Sway <- read.csv( "https://krkozak.github.io/MAT160/sway.csv") 
knitr::kable(head(Sway))
Table 7.14: Sway (in mm) of Elderly Subjects
age fbsway sidesway
Elderly 19 14
Elderly 30 41
Elderly 20 18
Elderly 19 11
Elderly 29 16
Elderly 25 24

Code book for data frame Sway

Description How difficult is it to maintain your balance while concentrating? It is more difficult when you are older? Nine elderly (6 men and 3 women) and eight young men were subjects in an experiment. Each subject stood barefoot on a “force platform” and was asked to maintain a stable upright position and to react as quickly as possible to an unpredictable noise by pressing a hand held button. The noise came randomly and the subject concentrated on reacting as quickly as possible. The platform automatically measured how much each subject swayed in millimeters in both the forward/backward and the side-to-side directions.

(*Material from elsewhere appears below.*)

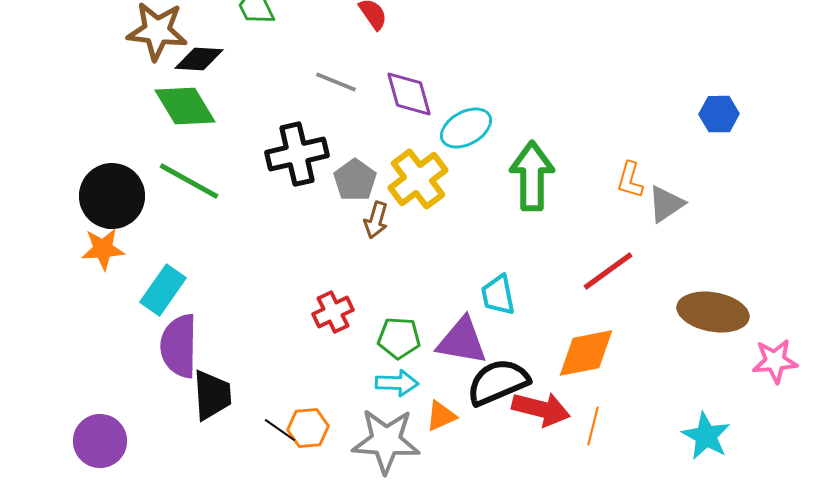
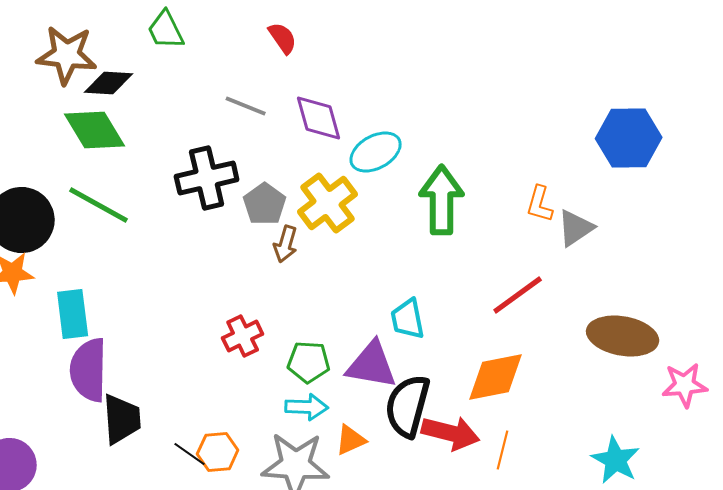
blue hexagon: (719, 114) -> (629, 138), size x1.6
cyan rectangle: (163, 290) -> (73, 314), turned -42
black semicircle: (498, 382) -> (408, 406), turned -52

This data frame contains the following columns:

Age: Elderly or Young

FBSway: Sway in forward/backward direction

SideSwayy: Sway in side to side direction

Source Maintaining Balance while Concentrating. (n.d.). Retrieved July 19, 2019, from http://www.statsci.org/data/general/balaconc.html

References Teasdale, N., Bard, C., La Rue, J., and Fleury, M. (1993). On the cognitive penetrability of posture control. Experimental Aging Research 19, 1-13. The data was obtained from the DASL Data and Story Line online database.